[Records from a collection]
:::::

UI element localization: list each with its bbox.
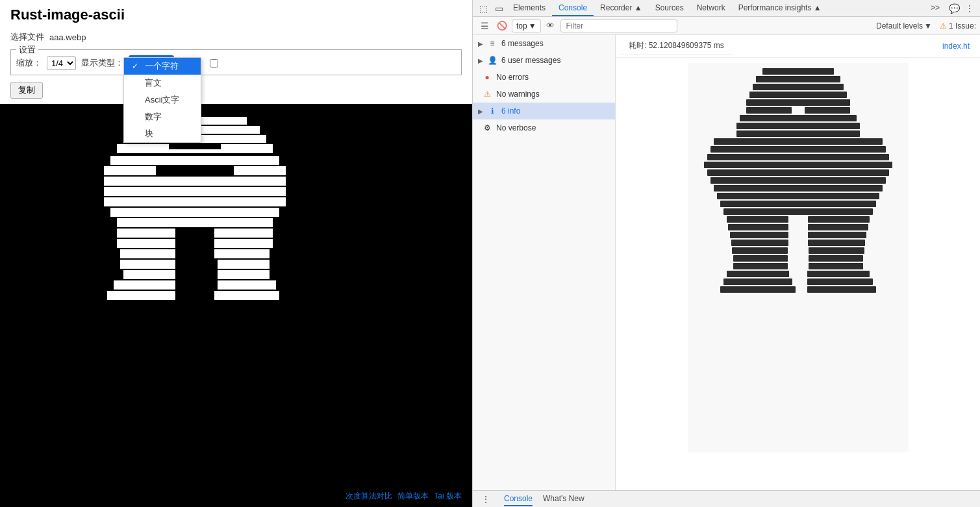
svg-rect-36 (805, 107, 850, 114)
svg-rect-48 (837, 154, 889, 160)
dropdown-menu: ✓ 一个字符 盲文 Ascii文字 数字 块 (123, 57, 201, 143)
info-icon: ℹ (487, 106, 497, 116)
svg-rect-58 (727, 216, 788, 223)
svg-rect-9 (234, 166, 286, 175)
svg-rect-32 (753, 84, 844, 90)
errors-icon: ● (482, 72, 492, 82)
copy-button[interactable]: 复制 (10, 82, 43, 99)
svg-rect-70 (733, 263, 788, 269)
bottom-menu-icon[interactable]: ⋮ (478, 491, 494, 507)
svg-rect-59 (808, 216, 870, 223)
file-name: aaa.webp (49, 32, 86, 42)
bottom-link-row: 次度算法对比 简单版本 Tai 版本 (346, 491, 462, 502)
right-art-svg (688, 63, 909, 452)
bottom-tab-whats-new[interactable]: What's New (543, 492, 584, 506)
dropdown-item-2[interactable]: Ascii文字 (124, 92, 201, 108)
dropdown-item-1[interactable]: 盲文 (124, 75, 201, 92)
filter-warnings[interactable]: ⚠ No warnings (473, 86, 615, 103)
check-icon: ✓ (132, 62, 141, 71)
svg-rect-37 (740, 115, 857, 121)
console-sidebar: ▶ ≡ 6 messages ▶ 👤 6 user messages ● No … (473, 35, 616, 490)
default-levels-btn[interactable]: Default levels ▼ (876, 21, 932, 31)
filter-messages[interactable]: ▶ ≡ 6 messages (473, 35, 615, 52)
svg-rect-18 (214, 239, 273, 248)
settings-box: 设置 缩放： 1/4 1/2 1/1 2/1 显示类型： 一个字符 反相： (10, 49, 462, 75)
link-1[interactable]: 次度算法对比 (346, 491, 392, 502)
settings-legend: 设置 (16, 44, 38, 56)
right-art (688, 63, 909, 452)
settings-icon[interactable]: ⋮ (962, 1, 977, 16)
timing-label: 耗时: 52.120849609375 ms (621, 38, 732, 55)
timing-row: 耗时: 52.120849609375 ms index.ht (616, 35, 980, 58)
filter-user-messages[interactable]: ▶ 👤 6 user messages (473, 52, 615, 69)
inspect-icon[interactable]: ⬚ (475, 1, 491, 16)
display-type-label: 显示类型： (81, 57, 123, 69)
clear-icon[interactable]: 🚫 (495, 19, 509, 33)
link-3[interactable]: Tai 版本 (434, 491, 462, 502)
dropdown-item-3[interactable]: 数字 (124, 108, 201, 125)
svg-rect-62 (730, 232, 788, 238)
bottom-tab-console[interactable]: Console (504, 492, 533, 506)
tab-network[interactable]: Network (690, 1, 732, 16)
file-ref-1[interactable]: index.ht (937, 40, 975, 52)
svg-rect-15 (117, 229, 175, 238)
svg-rect-72 (727, 271, 789, 277)
invert-checkbox[interactable] (210, 59, 218, 68)
svg-rect-31 (756, 76, 840, 82)
filter-errors[interactable]: ● No errors (473, 69, 615, 86)
expand-arrow-4: ▶ (478, 108, 483, 115)
eye-icon[interactable]: 👁 (544, 19, 558, 33)
tab-sources[interactable]: Sources (649, 1, 690, 16)
svg-rect-10 (104, 177, 286, 186)
scale-label: 缩放： (16, 57, 42, 69)
svg-rect-69 (809, 255, 863, 262)
svg-rect-19 (120, 249, 175, 258)
devtools-panel: ⬚ ▭ Elements Console Recorder ▲ Sources … (472, 0, 980, 507)
tab-console[interactable]: Console (552, 1, 594, 16)
svg-rect-52 (707, 169, 889, 176)
sidebar-toggle-icon[interactable]: ☰ (477, 18, 492, 34)
svg-rect-21 (120, 260, 175, 269)
svg-rect-60 (728, 224, 788, 230)
user-messages-icon: 👤 (487, 55, 497, 66)
dropdown-item-4[interactable]: 块 (124, 125, 201, 142)
dropdown-item-0[interactable]: ✓ 一个字符 (124, 58, 201, 75)
svg-rect-53 (710, 177, 886, 184)
filter-verbose[interactable]: ⚙ No verbose (473, 119, 615, 136)
tab-performance-insights[interactable]: Performance insights ▲ (732, 1, 828, 16)
svg-rect-27 (107, 291, 175, 300)
svg-rect-38 (736, 123, 860, 129)
tab-elements[interactable]: Elements (507, 1, 552, 16)
filter-input[interactable] (560, 19, 677, 32)
top-dropdown[interactable]: top ▼ (512, 19, 541, 32)
link-2[interactable]: 简单版本 (397, 491, 429, 502)
feedback-icon[interactable]: 💬 (946, 1, 962, 16)
svg-rect-54 (714, 185, 883, 192)
messages-icon: ≡ (487, 38, 497, 49)
svg-rect-61 (808, 224, 868, 230)
svg-rect-67 (809, 247, 864, 254)
filter-info[interactable]: ▶ ℹ 6 info (473, 103, 615, 119)
svg-rect-51 (834, 162, 892, 168)
console-content: ▶ ≡ 6 messages ▶ 👤 6 user messages ● No … (473, 35, 980, 490)
svg-rect-39 (736, 130, 860, 137)
tab-recorder[interactable]: Recorder ▲ (594, 1, 649, 16)
svg-rect-20 (214, 249, 270, 258)
svg-rect-5 (169, 144, 221, 149)
scale-select[interactable]: 1/4 1/2 1/1 2/1 (47, 56, 76, 70)
svg-rect-23 (123, 270, 175, 279)
device-icon[interactable]: ▭ (491, 1, 507, 16)
svg-rect-71 (809, 263, 863, 269)
tab-more[interactable]: >> (924, 1, 946, 16)
svg-rect-64 (731, 240, 788, 246)
svg-rect-41 (736, 138, 860, 145)
issues-badge[interactable]: ⚠ 1 Issue: (940, 21, 976, 31)
svg-rect-13 (110, 208, 279, 217)
svg-rect-76 (720, 286, 796, 293)
top-arrow: ▼ (529, 21, 536, 31)
svg-rect-14 (117, 218, 273, 227)
svg-rect-75 (807, 278, 873, 285)
expand-arrow-0: ▶ (478, 40, 483, 47)
svg-rect-28 (214, 291, 279, 300)
svg-rect-57 (723, 208, 873, 215)
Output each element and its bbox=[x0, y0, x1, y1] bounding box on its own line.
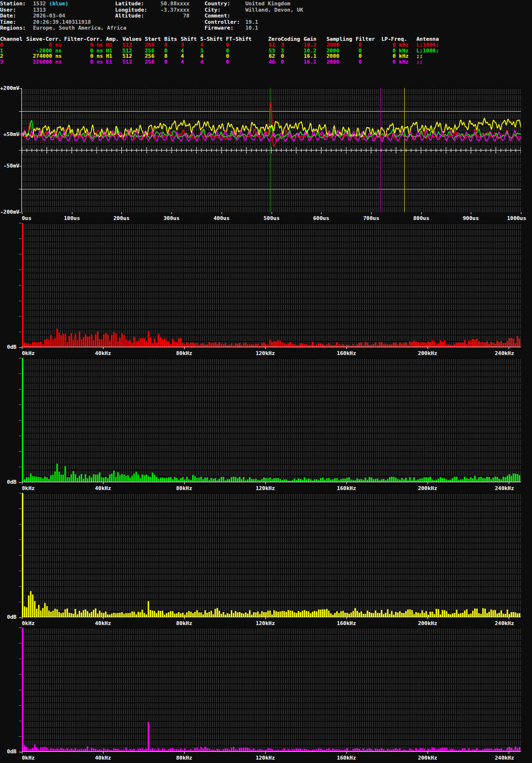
field-value: United Kingdom bbox=[245, 1, 291, 7]
db-axis-tick bbox=[19, 617, 21, 618]
db-axis-tick bbox=[19, 524, 21, 525]
time-tick bbox=[321, 212, 322, 214]
db-axis-tick bbox=[19, 358, 21, 358]
station-color-tag: (blue) bbox=[46, 1, 69, 7]
header-device-info: Country:United KingdomCity:Willand, Devo… bbox=[205, 1, 303, 32]
freq-tick bbox=[184, 752, 185, 754]
db-axis-tick bbox=[19, 659, 21, 659]
table-cell: 256 bbox=[145, 42, 164, 48]
table-cell: 2 bbox=[0, 53, 26, 59]
freq-tick bbox=[346, 482, 347, 484]
x-tick-label: 500us bbox=[263, 216, 279, 221]
header-field: Comment: bbox=[205, 13, 303, 19]
db-axis-tick bbox=[19, 405, 21, 405]
freq-tick bbox=[265, 347, 266, 349]
freq-tick bbox=[103, 752, 103, 754]
x-tick-label: 40kHz bbox=[95, 755, 111, 761]
channel-row-3: 3226000 ns0 nsE1512256844046016.1200000 … bbox=[0, 59, 476, 65]
header-field: Regions:Europe, South America, Africa bbox=[0, 25, 126, 32]
x-tick-label: 400us bbox=[213, 216, 229, 221]
freq-tick bbox=[428, 347, 428, 349]
voltage-label: -50mV bbox=[0, 163, 19, 169]
db-axis-tick bbox=[19, 721, 21, 721]
table-cell: 52 bbox=[268, 42, 281, 48]
db-axis-tick bbox=[19, 571, 21, 571]
db-axis-tick bbox=[19, 389, 21, 390]
voltage-axis-tick bbox=[19, 150, 21, 151]
freq-tick bbox=[346, 617, 347, 619]
field-label: Station: bbox=[0, 1, 33, 7]
x-tick-label: 120kHz bbox=[256, 621, 275, 627]
field-label: Regions: bbox=[0, 25, 33, 32]
x-tick-label: 200us bbox=[113, 216, 129, 221]
db-axis-tick bbox=[19, 254, 21, 254]
field-value: Willand, Devon, UK bbox=[245, 7, 303, 14]
db-axis-tick bbox=[19, 509, 21, 509]
x-tick-label: 100us bbox=[64, 216, 80, 221]
x-tick-label: 160kHz bbox=[337, 755, 356, 761]
table-cell: 0 ns bbox=[64, 42, 106, 48]
table-cell: 4 bbox=[181, 59, 200, 65]
db-axis-tick bbox=[19, 436, 21, 436]
db-axis-tick bbox=[19, 420, 21, 421]
db-axis-tick bbox=[19, 238, 21, 239]
table-cell: L;1000; bbox=[416, 42, 475, 48]
db-axis-tick bbox=[19, 555, 21, 556]
freq-tick bbox=[22, 482, 22, 484]
channel-3-spectrum-bars bbox=[22, 627, 521, 752]
x-tick-label: 600us bbox=[313, 216, 329, 221]
table-cell: 2000 bbox=[326, 42, 356, 48]
db-axis-tick bbox=[19, 347, 21, 348]
field-value: Europe, South America, Africa bbox=[33, 25, 126, 32]
table-cell: 3 bbox=[200, 48, 226, 54]
db-label: 0dB bbox=[0, 344, 17, 350]
x-tick-label: 80kHz bbox=[176, 755, 192, 761]
freq-tick bbox=[103, 347, 103, 349]
header-location-info: Latitude:50.88xxxxLongitude:-3.37xxxxAlt… bbox=[115, 1, 189, 19]
table-cell: 8 bbox=[164, 59, 181, 65]
x-tick-label: 240kHz bbox=[495, 755, 514, 761]
voltage-axis-tick bbox=[19, 189, 21, 189]
waveform-canvas bbox=[22, 88, 521, 212]
x-tick-label: 40kHz bbox=[95, 621, 111, 627]
header-field: Latitude:50.88xxxx bbox=[115, 1, 189, 7]
x-tick-label: 120kHz bbox=[256, 351, 275, 356]
channel-0-spectrum-plot bbox=[22, 223, 521, 347]
table-cell: L;1000; bbox=[416, 48, 475, 54]
freq-tick bbox=[184, 347, 185, 349]
x-tick-label: 0kHz bbox=[22, 621, 35, 627]
freq-tick bbox=[509, 752, 509, 754]
table-cell: 3 bbox=[281, 48, 304, 54]
db-label: 0dB bbox=[0, 479, 17, 485]
channel-3-spectrum-plot bbox=[22, 627, 521, 752]
table-cell: 3 bbox=[181, 42, 200, 48]
x-tick-label: 240kHz bbox=[495, 621, 514, 627]
x-tick-label: 240kHz bbox=[495, 486, 514, 492]
x-tick-label: 160kHz bbox=[337, 351, 356, 356]
header-field: Firmware:10.1 bbox=[205, 25, 303, 32]
freq-tick bbox=[184, 617, 185, 619]
x-tick-label: 0kHz bbox=[22, 755, 35, 761]
channel-0-spectrum-bars bbox=[22, 223, 521, 347]
x-tick-label: 200kHz bbox=[418, 755, 437, 761]
table-cell: 8 bbox=[164, 42, 181, 48]
voltage-label: +50mV bbox=[0, 132, 19, 137]
spectrum-baseline bbox=[22, 347, 521, 347]
station-signal-page: Station:1532 (blue)User:1313Date:2026-03… bbox=[0, 0, 532, 763]
header-field: Date:2026-03-04 bbox=[0, 13, 126, 19]
db-axis-tick bbox=[19, 223, 21, 223]
db-axis-tick bbox=[19, 602, 21, 602]
table-cell: 0 bbox=[226, 42, 268, 48]
spectrum-baseline bbox=[22, 482, 521, 482]
x-tick-label: 80kHz bbox=[176, 621, 192, 627]
time-tick bbox=[421, 212, 422, 214]
db-axis-tick bbox=[19, 643, 21, 644]
db-axis-tick bbox=[19, 690, 21, 690]
table-cell: H1 bbox=[106, 42, 122, 48]
table-cell: 4 bbox=[200, 53, 226, 59]
table-cell: 16.1 bbox=[304, 59, 326, 65]
table-cell: 4 bbox=[200, 59, 226, 65]
x-tick-label: 120kHz bbox=[256, 486, 275, 492]
table-cell: 512 bbox=[122, 59, 145, 65]
field-label: Latitude: bbox=[115, 1, 155, 7]
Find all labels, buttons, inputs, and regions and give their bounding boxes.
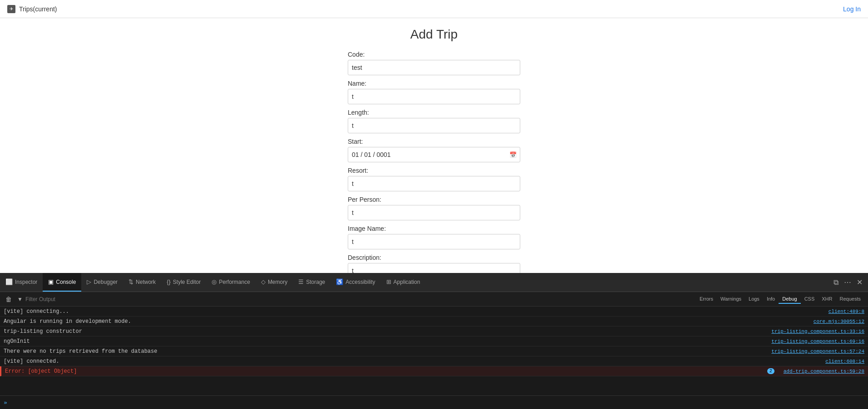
devtools-tab-label-memory: Memory: [268, 279, 287, 285]
console-source-m7[interactable]: add-trip.component.ts:59:28: [784, 369, 864, 374]
console-message-m1: [vite] connecting...: [4, 308, 821, 315]
console-message-m6: [vite] connected.: [4, 358, 818, 365]
devtools-tab-label-accessibility: Accessibility: [345, 279, 375, 285]
input-code[interactable]: [348, 60, 520, 75]
input-perPerson[interactable]: [348, 205, 520, 220]
input-resort[interactable]: [348, 176, 520, 191]
devtools-tab-icon-network: ⇅: [128, 278, 133, 285]
console-row-m6: [vite] connected.client:608:14: [0, 356, 868, 366]
devtools-tab-storage[interactable]: ☰Storage: [293, 273, 330, 292]
console-filter-buttons: ErrorsWarningsLogsInfoDebugCSSXHRRequest…: [696, 295, 864, 304]
devtools-tab-icon-debugger: ▷: [87, 278, 91, 285]
form-group-resort: Resort:: [348, 167, 520, 191]
console-row-m7: Error: [object Object]2add-trip.componen…: [0, 366, 868, 376]
devtools-tab-console[interactable]: ▣Console: [43, 273, 81, 292]
console-source-m5[interactable]: trip-listing.component.ts:57:24: [771, 349, 864, 354]
devtools-tab-icon-style-editor: {}: [167, 278, 171, 285]
app-title: Trips(current): [19, 5, 57, 13]
console-row-m3: trip-listing constructortrip-listing.com…: [0, 326, 868, 336]
devtools-tab-icon-accessibility: ♿: [336, 278, 343, 285]
devtools-panel: ⬜Inspector▣Console▷Debugger⇅Network{}Sty…: [0, 273, 868, 409]
app-bar-left: ✈ Trips(current): [7, 5, 57, 13]
app-bar: ✈ Trips(current) Log In: [0, 0, 868, 18]
label-resort: Resort:: [348, 167, 520, 174]
form-group-name: Name:: [348, 80, 520, 104]
form-group-imageName: Image Name:: [348, 225, 520, 249]
page-heading: Add Trip: [410, 27, 458, 42]
console-row-m1: [vite] connecting...client:489:8: [0, 307, 868, 316]
label-length: Length:: [348, 109, 520, 116]
devtools-tab-inspector[interactable]: ⬜Inspector: [0, 273, 43, 292]
console-row-m4: ngOnInittrip-listing.component.ts:69:16: [0, 336, 868, 346]
devtools-tab-style-editor[interactable]: {}Style Editor: [161, 273, 206, 292]
input-description[interactable]: [348, 263, 520, 273]
more-options-button[interactable]: ⋯: [842, 276, 853, 288]
devtools-right-controls: ⧉ ⋯ ✕: [828, 273, 868, 292]
console-row-m5: There were no trips retrieved from the d…: [0, 346, 868, 356]
dock-button[interactable]: ⧉: [832, 277, 840, 288]
devtools-tab-label-debugger: Debugger: [94, 279, 118, 285]
input-name[interactable]: [348, 89, 520, 104]
form-group-description: Description:: [348, 254, 520, 273]
console-message-m5: There were no trips retrieved from the d…: [4, 348, 764, 355]
input-length[interactable]: [348, 118, 520, 133]
console-source-m6[interactable]: client:608:14: [825, 359, 864, 364]
clear-console-button[interactable]: 🗑: [4, 295, 14, 304]
devtools-tab-memory[interactable]: ◇Memory: [256, 273, 293, 292]
date-wrapper-start: 📅: [348, 147, 520, 162]
input-start[interactable]: [348, 147, 520, 162]
devtools-tab-debugger[interactable]: ▷Debugger: [81, 273, 123, 292]
login-link[interactable]: Log In: [843, 5, 861, 13]
devtools-tab-icon-memory: ◇: [261, 278, 266, 285]
label-start: Start:: [348, 138, 520, 145]
filter-btn-css[interactable]: CSS: [801, 295, 819, 304]
filter-btn-info[interactable]: Info: [763, 295, 779, 304]
filter-btn-errors[interactable]: Errors: [696, 295, 717, 304]
form-group-perPerson: Per Person:: [348, 196, 520, 220]
devtools-tab-network[interactable]: ⇅Network: [123, 273, 161, 292]
filter-btn-requests[interactable]: Requests: [836, 295, 864, 304]
console-input[interactable]: [9, 399, 864, 406]
form-group-length: Length:: [348, 109, 520, 133]
filter-input[interactable]: [25, 296, 692, 302]
close-devtools-button[interactable]: ✕: [855, 276, 864, 288]
devtools-toolbar: ⬜Inspector▣Console▷Debugger⇅Network{}Sty…: [0, 273, 868, 292]
console-source-m3[interactable]: trip-listing.component.ts:33:16: [771, 329, 864, 334]
label-imageName: Image Name:: [348, 225, 520, 232]
devtools-tab-performance[interactable]: ◎Performance: [206, 273, 256, 292]
devtools-tab-application[interactable]: ⊞Application: [381, 273, 426, 292]
label-description: Description:: [348, 254, 520, 261]
devtools-tab-icon-performance: ◎: [212, 278, 217, 285]
devtools-tab-label-console: Console: [56, 279, 76, 285]
filter-btn-warnings[interactable]: Warnings: [717, 295, 745, 304]
label-perPerson: Per Person:: [348, 196, 520, 203]
devtools-tab-label-network: Network: [136, 279, 156, 285]
console-badge-m7: 2: [767, 368, 774, 374]
console-message-m7: Error: [object Object]: [5, 368, 767, 375]
devtools-tab-accessibility[interactable]: ♿Accessibility: [330, 273, 380, 292]
filter-btn-xhr[interactable]: XHR: [818, 295, 836, 304]
devtools-tab-icon-inspector: ⬜: [5, 278, 13, 285]
console-prompt: »: [4, 399, 7, 406]
devtools-tab-icon-console: ▣: [48, 278, 54, 285]
console-message-m2: Angular is running in development mode.: [4, 318, 806, 325]
filter-btn-logs[interactable]: Logs: [745, 295, 763, 304]
devtools-tab-label-application: Application: [394, 279, 420, 285]
main-content: Add Trip Code:Name:Length:Start:📅Resort:…: [0, 18, 868, 273]
form-group-start: Start:📅: [348, 138, 520, 162]
input-imageName[interactable]: [348, 234, 520, 249]
devtools-tab-icon-application: ⊞: [386, 278, 391, 285]
console-message-m3: trip-listing constructor: [4, 328, 764, 335]
console-message-m4: ngOnInit: [4, 338, 764, 345]
app-icon: ✈: [7, 5, 15, 13]
form-container: Code:Name:Length:Start:📅Resort:Per Perso…: [348, 51, 520, 273]
console-row-m2: Angular is running in development mode.c…: [0, 316, 868, 326]
label-code: Code:: [348, 51, 520, 58]
console-source-m4[interactable]: trip-listing.component.ts:69:16: [771, 339, 864, 344]
console-subtoolbar: 🗑 ▼ ErrorsWarningsLogsInfoDebugCSSXHRReq…: [0, 292, 868, 307]
console-source-m2[interactable]: core.mjs:30055:12: [814, 319, 864, 324]
filter-btn-debug[interactable]: Debug: [779, 295, 800, 304]
console-source-m1[interactable]: client:489:8: [829, 309, 864, 314]
filter-icon: ▼: [17, 296, 23, 302]
devtools-tab-label-performance: Performance: [219, 279, 250, 285]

:::::

What to do:
Scan the records for lines with the word "field". Report how many, with no other words.

Response to this exercise:
11